The June morning was growing very warm and Roxy was glad to reach the shade of the wide-spreading branches of the sycamore, and taking off her hat she tucked the butterfly-weed blossoms under its ribbon band and gazed at them admiringly. “I wish Amy Fletcher could see them, and the blue mountains, and the bridges,” she thought a little wistfully. For Amy Fletcher had lived next door to the Delfields in Newburyport, and the two little girls were fast friends, and Roxy often wrote to Amy telling her of all the adventures that befell her among the hills of Maryland. “I guess Amy will think it is almost like a story when I write her about what happened yesterday,” she thought, well pleased at having so real an adventure to describe; and at the sound of Polly’s well-known call: “To-who-to-whoo!” she called back: “Who-to-whoo.” Roxy smiled happily, thinking that no one except Polly and herself knew the real meaning of these calls. To any chance listener it would, the girls thought, mean the note of a bewildered young owl, but the first call: “To-who-to-whoo,” really meant: “I’m on the way,” while “Who-to-whoo” meant: “I am waiting.”
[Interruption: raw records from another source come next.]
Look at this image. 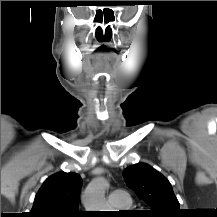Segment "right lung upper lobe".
<instances>
[{"mask_svg":"<svg viewBox=\"0 0 217 217\" xmlns=\"http://www.w3.org/2000/svg\"><path fill=\"white\" fill-rule=\"evenodd\" d=\"M81 177L73 172H59L48 177L38 191L29 217H78Z\"/></svg>","mask_w":217,"mask_h":217,"instance_id":"cb5924a9","label":"right lung upper lobe"}]
</instances>
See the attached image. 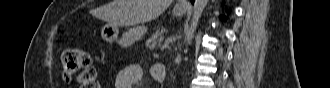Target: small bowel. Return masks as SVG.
Masks as SVG:
<instances>
[{"instance_id": "small-bowel-1", "label": "small bowel", "mask_w": 330, "mask_h": 88, "mask_svg": "<svg viewBox=\"0 0 330 88\" xmlns=\"http://www.w3.org/2000/svg\"><path fill=\"white\" fill-rule=\"evenodd\" d=\"M150 73L156 82H163L166 78V68L162 64L151 67ZM144 82V71L138 65H130L120 70L115 78L116 88H131L133 85L142 87Z\"/></svg>"}]
</instances>
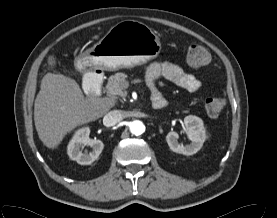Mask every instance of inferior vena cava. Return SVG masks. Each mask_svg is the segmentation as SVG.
<instances>
[{
	"label": "inferior vena cava",
	"instance_id": "obj_1",
	"mask_svg": "<svg viewBox=\"0 0 277 218\" xmlns=\"http://www.w3.org/2000/svg\"><path fill=\"white\" fill-rule=\"evenodd\" d=\"M123 119V115L120 110H112L108 112L103 118V124L107 127L113 126Z\"/></svg>",
	"mask_w": 277,
	"mask_h": 218
}]
</instances>
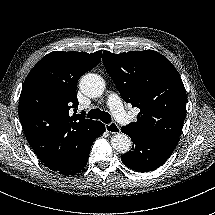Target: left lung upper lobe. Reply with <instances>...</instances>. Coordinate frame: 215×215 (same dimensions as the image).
Returning <instances> with one entry per match:
<instances>
[{"label": "left lung upper lobe", "mask_w": 215, "mask_h": 215, "mask_svg": "<svg viewBox=\"0 0 215 215\" xmlns=\"http://www.w3.org/2000/svg\"><path fill=\"white\" fill-rule=\"evenodd\" d=\"M103 64L126 103L140 109L124 129L154 137H179L186 116V91L171 62L153 50L113 54Z\"/></svg>", "instance_id": "1"}]
</instances>
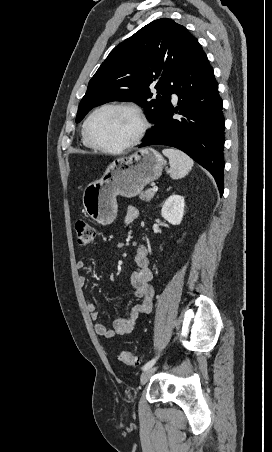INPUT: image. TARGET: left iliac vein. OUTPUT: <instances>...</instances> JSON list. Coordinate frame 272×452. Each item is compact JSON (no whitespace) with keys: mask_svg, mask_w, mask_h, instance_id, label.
<instances>
[{"mask_svg":"<svg viewBox=\"0 0 272 452\" xmlns=\"http://www.w3.org/2000/svg\"><path fill=\"white\" fill-rule=\"evenodd\" d=\"M157 367H150L146 370H144L140 376V384L144 385L146 382H148V380L151 378V376L154 374V372L156 371Z\"/></svg>","mask_w":272,"mask_h":452,"instance_id":"left-iliac-vein-1","label":"left iliac vein"}]
</instances>
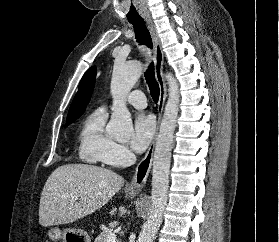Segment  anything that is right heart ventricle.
Segmentation results:
<instances>
[{
	"label": "right heart ventricle",
	"instance_id": "obj_1",
	"mask_svg": "<svg viewBox=\"0 0 279 242\" xmlns=\"http://www.w3.org/2000/svg\"><path fill=\"white\" fill-rule=\"evenodd\" d=\"M107 113L104 108H97L83 121L78 140L79 157L91 164L105 163V159L115 144L106 133Z\"/></svg>",
	"mask_w": 279,
	"mask_h": 242
}]
</instances>
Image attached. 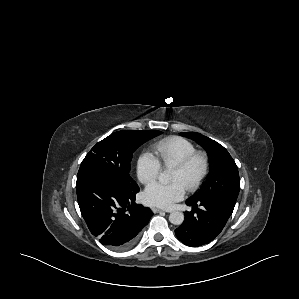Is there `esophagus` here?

Polly now came in sight, her red hair shining as the light flickered upon it.

“Oh, Polly! How can you go bareheaded when the sun is so hot?” was Roxy’s greeting.

“I like it,” replied Polly as she flung herself down on the soft moss beside her friend.

“Polly, you always look just right,” declared the admiring Roxy as she touched the loose sleeve of Polly’s tan-colored linen dress.

“If I look just right you talk just right, little Yank—I mean Roxy-poxy,” responded Polly.

“You needn’t have stopped at ‘Yank,’” laughed Roxy. “I like it, since the soldier told me my father would be proud to be called Yankee. And I liked the tall soldier too, even if he did run after me. Oh, Polly! It was I who carried the basket of food to the runaway man!”

Polly’s smile vanished, and her blue eyes regarded Roxy sternly. “And you let Dulcie call him a thief! And you let your grandmother think that he crept into her house and stole! I wouldn’t have believed it,” she said.

In a second Roxy was on her feet and had grabbed up her hat and basket.

“You are hateful, Polly Lawrence! Yes, you are! I don’t care if you are handsome. I couldn’t tell because I’d promised not to; but then I did tell because I knew I must! So there now!” exclaimed the angry girl, and without giving Polly a chance to speak she dashed off toward home.